Some people waved and held up American flags as U.S. troops in tanks and other vehicles crossed into southwestern Poland from Germany and headed toward the town of Zagan, where they will be based. Poland’s prime minister and defence minister will welcome them in an official ceremony Saturday.
“This is the fulfilment of a dream,” said Michal Baranowski, director of the German Marshall Fund think-tank in Warsaw. “And this is not just a symbolic presence but one with a real capability.”
U.S. and other Western nations have carried out exercises on NATO’s eastern flank in past years, but the new deployment — which includes some 3,500 U.S. troops — marks the first-ever continuous deployment to the region by a NATO ally.
It is part of a larger commitment by U.S. President Barack Obama to protect a region that grew deeply nervous when Russia annexed Crimea from Ukraine in 2014 and then began backing separatist rebels in Ukraine’s east.
There are fears, however, that the enhanced security could eventually be undermined by U.S. president-elect Donald Trump, who has different views on Russia.
Poland and the Baltic states also feel threatened by Russia’s recent deployment of nuclear-capable Iskander missiles in Kaliningrad, the Russian territory wedged between Poland and Lithuania.
Russia cries foul
But Russia says it’s the one who is threatened.
“These actions threaten our interests, our security,” President Vladimir Putin’s spokesman Dmitry Peskov said Thursday. “Especially as it concerns a third party building up its military presence near our borders.
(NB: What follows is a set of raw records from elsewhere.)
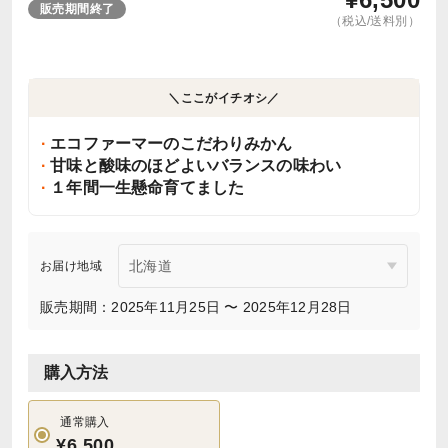
販売期間終了
（税込/送料別）
＼ここがイチオシ／
エコファーマーのこだわりみかん
甘味と酸味のほどよいバランスの味わい
１年間一生懸命育てました
お届け地域
販売期間：2025年11月25日 〜 2025年12月28日
購入方法
通常購入
¥6,500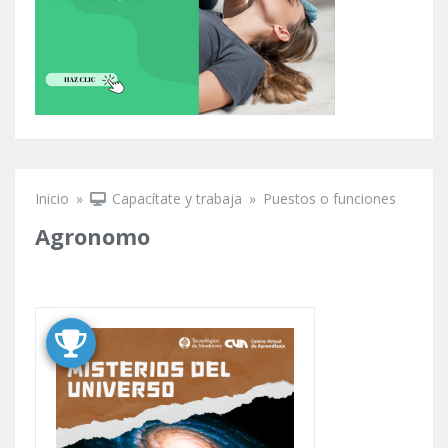
Inicio
»
Capacítate y trabaja
»
Puestos o funciones
Se encuentra usted aquí
Agronomo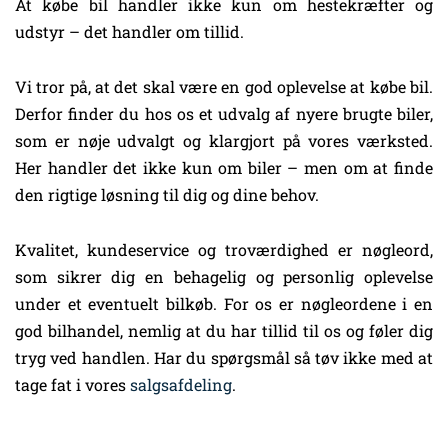
At købe bil handler ikke kun om hestekræfter og
udstyr – det handler om tillid.
Vi tror på, at det skal være en god oplevelse at købe bil.
Derfor finder du hos os et udvalg af nyere brugte biler,
som er nøje udvalgt og klargjort på vores værksted.
Her handler det ikke kun om biler – men om at finde
den rigtige løsning til dig og dine behov.
Kvalitet, kundeservice og troværdighed er nøgleord,
som sikrer dig en behagelig og personlig oplevelse
under et eventuelt bilkøb. For os er nøgleordene i en
god bilhandel, nemlig at du har tillid til os og føler dig
tryg ved handlen. Har du spørgsmål så tøv ikke med at
tage fat i vores
salgsafdeling
.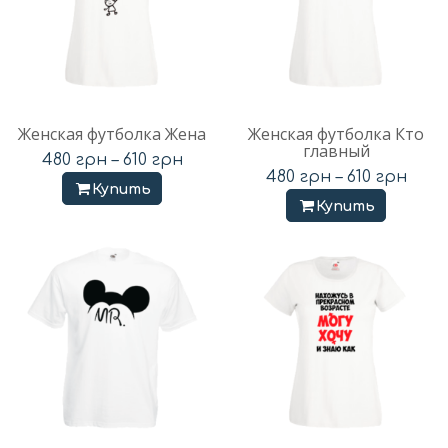
Женская футболка Жена
Женская футболка Кто
главный
480
грн
–
610
грн
480
грн
–
610
грн
Купить
Купить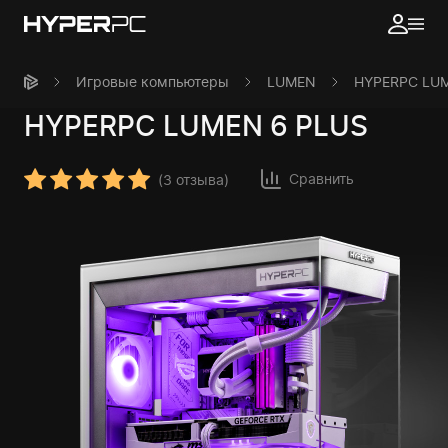
Игровые компьютеры
LUMEN
HYPERPC LUM
HYPERPC
LUMEN 6 PLUS
Сравнить
(
3 отзыва
)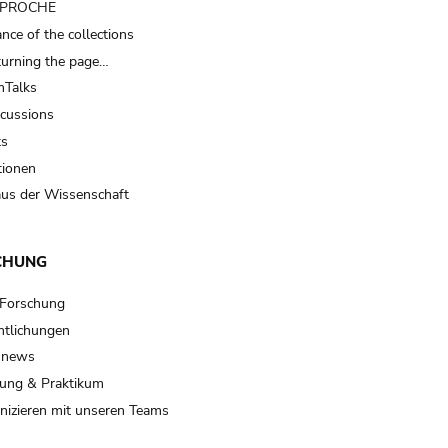
t PROCHE
nce of the collections
turning the page…
Talks
scussions
ts
tionen
us der Wissenschaft
CHUNG
 Forschung
ntlichungen
 news
ung & Praktikum
izieren mit unseren Teams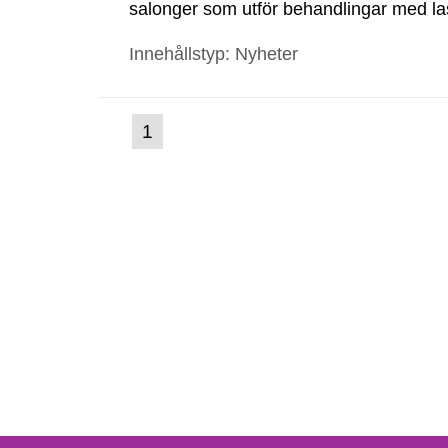
salonger som utför behandlingar med las
anmäla detta till Strålsäkerhetsmyndigh
Innehållstyp: Nyheter
(nuvarande
1
Gå
till
sida)
sida: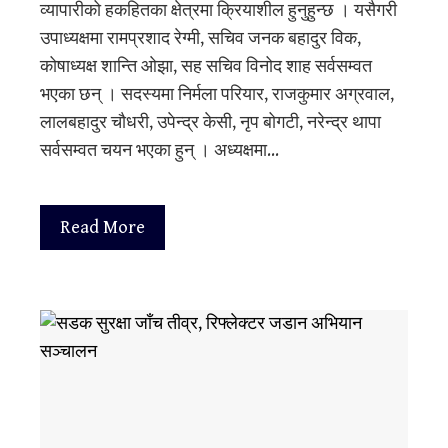
व्यापारीको हकहितका क्षेत्रमा क्रियाशील हुनुहुन्छ । यसैगरी
उपाध्यक्षमा रामप्रशाद रेग्मी, सचिव जनक बहादुर विक,
कोषाध्यक्ष शान्ति ओझा, सह सचिव विनोद शाह सर्वसम्वत
भएका छन् । सदस्यमा निर्मला परियार, राजकुमार अग्रवाल,
लालबहादुर चौधरी, उपेन्द्र केसी, नृप बोगटी, नरेन्द्र थापा
सर्वसम्वत चयन भएका हुन् । अध्यक्षमा…
Read More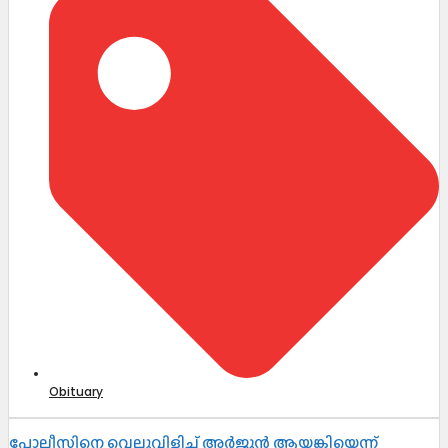
Obituary
പോലീസിനെ വെല്ലുവിളിച്ച് അർജുൻ ആയങ്കിയെന്ന്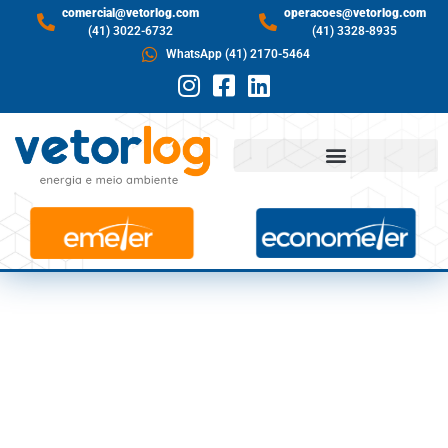
comercial@vetorlog.com
operacoes@vetorlog.com
(41) 3022-6732
(41) 3328-8935
WhatsApp (41) 2170-5464
ENTENDA COMO
ACONTECEU A
INUNDAÇÃO DA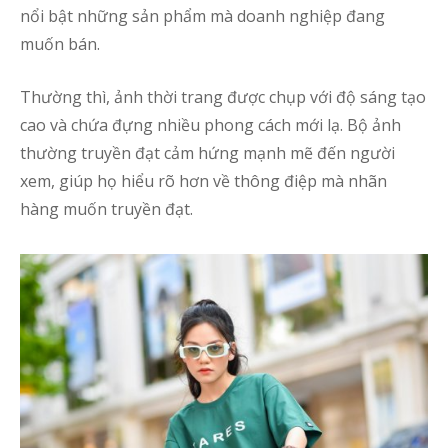
nổi bật những sản phẩm mà doanh nghiệp đang
muốn bán.
Thường thì, ảnh thời trang được chụp với độ sáng tạo
cao và chứa đựng nhiều phong cách mới lạ. Bộ ảnh
thường truyền đạt cảm hứng mạnh mẽ đến người
xem, giúp họ hiểu rõ hơn về thông điệp mà nhãn
hàng muốn truyền đạt.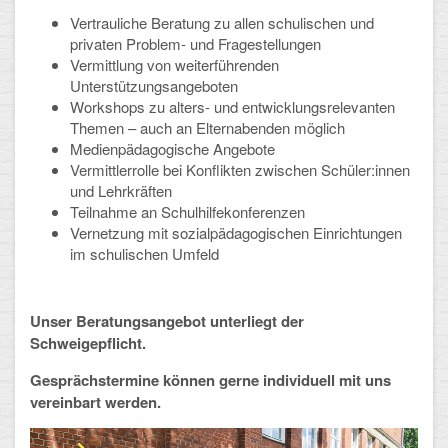
Mathematik, Informatik und Naturwissenschaften
Vertrauliche Beratung zu allen schulischen und
privaten Problem- und Fragestellungen
Musische Fächer
Vermittlung von weiterführenden
Unterstützungsangeboten
Sport
Workshops zu alters- und entwicklungsrelevanten
Themen – auch an Elternabenden möglich
ORGANISATION
Medienpädagogische Angebote
Vermittlerrolle bei Konflikten zwischen Schüler:innen
Abitur
und Lehrkräften
Teilnahme an Schulhilfekonferenzen
Freistellung/Entschuldigung
Vernetzung mit sozialpädagogischen Einrichtungen
im schulischen Umfeld
Kurswahl 10. Kl.
Umwahl 11. Kl.
Unser Beratungsangebot unterliegt der
Schweigepflicht.
mPA
Gesprächstermine können gerne individuell mit uns
Wahlfächer
vereinbart werden.
TERMINE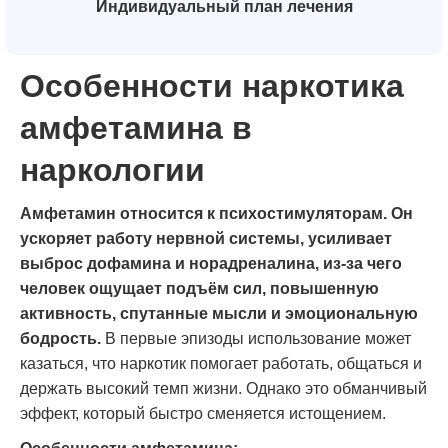
Индивидуальный план лечения
Особенности наркотика
амфетамина в
наркологии
Амфетамин относится к психостимуляторам. Он
ускоряет работу нервной системы, усиливает
выброс дофамина и норадреналина, из-за чего
человек ощущает подъём сил, повышенную
активность, спутанные мысли и эмоциональную
бодрость.
В первые эпизоды использование может
казаться, что наркотик помогает работать, общаться и
держать высокий темп жизни. Однако это обманчивый
эффект, который быстро сменяется истощением.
It’s not even a European state.”
‘These actions threaten our interests, our security.’ - Dmitry Peskov, Putin spokesman
Worries about the permanence of the new U.S. security commitments are rooted in a tragic national history in which Poland has often lost out in deals made by the great powers.
Some Poles still feel betrayed by Obama’s “reset” with Russia early on in his administration, which involved abandoning plans for a major U.S. missile defence system in Poland and replacing it with plans for a less ambitious system, still not in place.
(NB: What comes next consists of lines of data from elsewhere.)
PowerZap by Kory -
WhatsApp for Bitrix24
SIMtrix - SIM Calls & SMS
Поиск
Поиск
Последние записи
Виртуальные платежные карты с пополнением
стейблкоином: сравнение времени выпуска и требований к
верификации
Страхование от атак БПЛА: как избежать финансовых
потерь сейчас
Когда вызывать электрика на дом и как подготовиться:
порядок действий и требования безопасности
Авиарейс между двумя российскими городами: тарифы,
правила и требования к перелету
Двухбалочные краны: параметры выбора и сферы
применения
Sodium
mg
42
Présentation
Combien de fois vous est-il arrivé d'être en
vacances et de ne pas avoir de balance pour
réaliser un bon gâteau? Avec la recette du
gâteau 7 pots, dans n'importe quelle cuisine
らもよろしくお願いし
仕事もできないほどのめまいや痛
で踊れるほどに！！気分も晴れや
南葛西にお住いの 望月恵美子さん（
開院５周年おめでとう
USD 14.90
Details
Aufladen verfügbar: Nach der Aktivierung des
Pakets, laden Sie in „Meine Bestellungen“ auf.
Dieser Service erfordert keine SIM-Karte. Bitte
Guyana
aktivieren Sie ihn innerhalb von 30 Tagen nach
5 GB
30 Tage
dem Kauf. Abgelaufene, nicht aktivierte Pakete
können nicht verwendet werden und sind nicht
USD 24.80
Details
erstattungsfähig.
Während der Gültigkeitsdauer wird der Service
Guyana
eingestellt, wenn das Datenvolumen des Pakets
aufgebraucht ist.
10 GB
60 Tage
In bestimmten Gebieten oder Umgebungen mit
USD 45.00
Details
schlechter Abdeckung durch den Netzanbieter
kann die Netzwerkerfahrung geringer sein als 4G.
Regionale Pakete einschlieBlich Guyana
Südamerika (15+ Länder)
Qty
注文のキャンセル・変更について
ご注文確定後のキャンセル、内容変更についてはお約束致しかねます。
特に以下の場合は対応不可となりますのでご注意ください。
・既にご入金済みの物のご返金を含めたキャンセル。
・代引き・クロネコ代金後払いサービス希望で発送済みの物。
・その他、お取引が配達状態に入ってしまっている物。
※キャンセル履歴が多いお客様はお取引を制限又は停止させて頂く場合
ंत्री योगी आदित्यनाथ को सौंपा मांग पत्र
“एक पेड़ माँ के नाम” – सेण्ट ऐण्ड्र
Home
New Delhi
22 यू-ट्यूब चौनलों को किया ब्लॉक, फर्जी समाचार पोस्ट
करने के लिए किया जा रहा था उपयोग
“All recent U.S. presidents have thought there can be a grand bargain with Russia,” said Marcin Zaborowski, a senior associate at Visegrad Insight, an analytic journal on Central Europe. “Trump has a proclivity to make deals, and Central and Eastern Europe have reason to worry about that.”
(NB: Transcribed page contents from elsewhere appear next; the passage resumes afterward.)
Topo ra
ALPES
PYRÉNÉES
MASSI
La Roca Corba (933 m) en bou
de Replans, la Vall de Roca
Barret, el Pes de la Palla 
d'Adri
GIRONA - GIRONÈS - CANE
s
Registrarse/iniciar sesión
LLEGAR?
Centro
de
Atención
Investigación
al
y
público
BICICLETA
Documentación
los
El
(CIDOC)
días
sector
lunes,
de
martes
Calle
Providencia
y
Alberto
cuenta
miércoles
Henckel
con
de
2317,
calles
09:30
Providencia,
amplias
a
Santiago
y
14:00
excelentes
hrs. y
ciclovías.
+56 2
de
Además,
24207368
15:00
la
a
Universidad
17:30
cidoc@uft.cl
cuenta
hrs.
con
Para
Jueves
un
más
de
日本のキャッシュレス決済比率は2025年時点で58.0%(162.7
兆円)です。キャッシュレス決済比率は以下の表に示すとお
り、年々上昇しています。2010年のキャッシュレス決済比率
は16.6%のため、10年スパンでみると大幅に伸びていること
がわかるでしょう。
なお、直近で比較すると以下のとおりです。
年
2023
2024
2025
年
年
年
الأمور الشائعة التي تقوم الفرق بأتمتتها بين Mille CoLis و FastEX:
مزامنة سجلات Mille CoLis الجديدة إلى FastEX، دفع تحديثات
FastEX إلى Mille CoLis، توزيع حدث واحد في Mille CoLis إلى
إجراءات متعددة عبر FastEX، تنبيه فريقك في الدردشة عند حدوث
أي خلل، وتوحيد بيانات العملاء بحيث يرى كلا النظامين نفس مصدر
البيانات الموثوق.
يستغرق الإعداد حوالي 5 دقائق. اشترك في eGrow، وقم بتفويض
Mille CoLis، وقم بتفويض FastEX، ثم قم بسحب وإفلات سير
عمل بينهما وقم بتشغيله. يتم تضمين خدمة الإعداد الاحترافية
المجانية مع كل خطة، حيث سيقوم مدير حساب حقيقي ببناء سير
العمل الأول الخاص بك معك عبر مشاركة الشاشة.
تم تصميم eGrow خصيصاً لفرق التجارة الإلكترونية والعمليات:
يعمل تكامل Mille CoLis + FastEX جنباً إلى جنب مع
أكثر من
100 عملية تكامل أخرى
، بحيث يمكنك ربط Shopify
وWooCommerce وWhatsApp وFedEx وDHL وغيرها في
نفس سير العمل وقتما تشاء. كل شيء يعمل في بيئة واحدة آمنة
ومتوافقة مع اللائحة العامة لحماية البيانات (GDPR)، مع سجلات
Polish Foreign Minister Witold Waszczykowski expressed hope this week that any new effort at reconciliation with Russia “does not happen at our expense.”
The armoured brigade combat team arriving in Poland hails from Fort Carson, Colo. The troops arrived last week in Germany and are gathering in Poland before units will fan out across seven countries from Estonia to Bulgaria. A headquarters unit will be stationed in Germany. After nine months they will be replaced by another unit.
In a separate but related mission, NATO will also deploy four battalions to its eastern flank later this year, one each to Poland and the three Baltic states. The U.S. will also lead one of those battalions.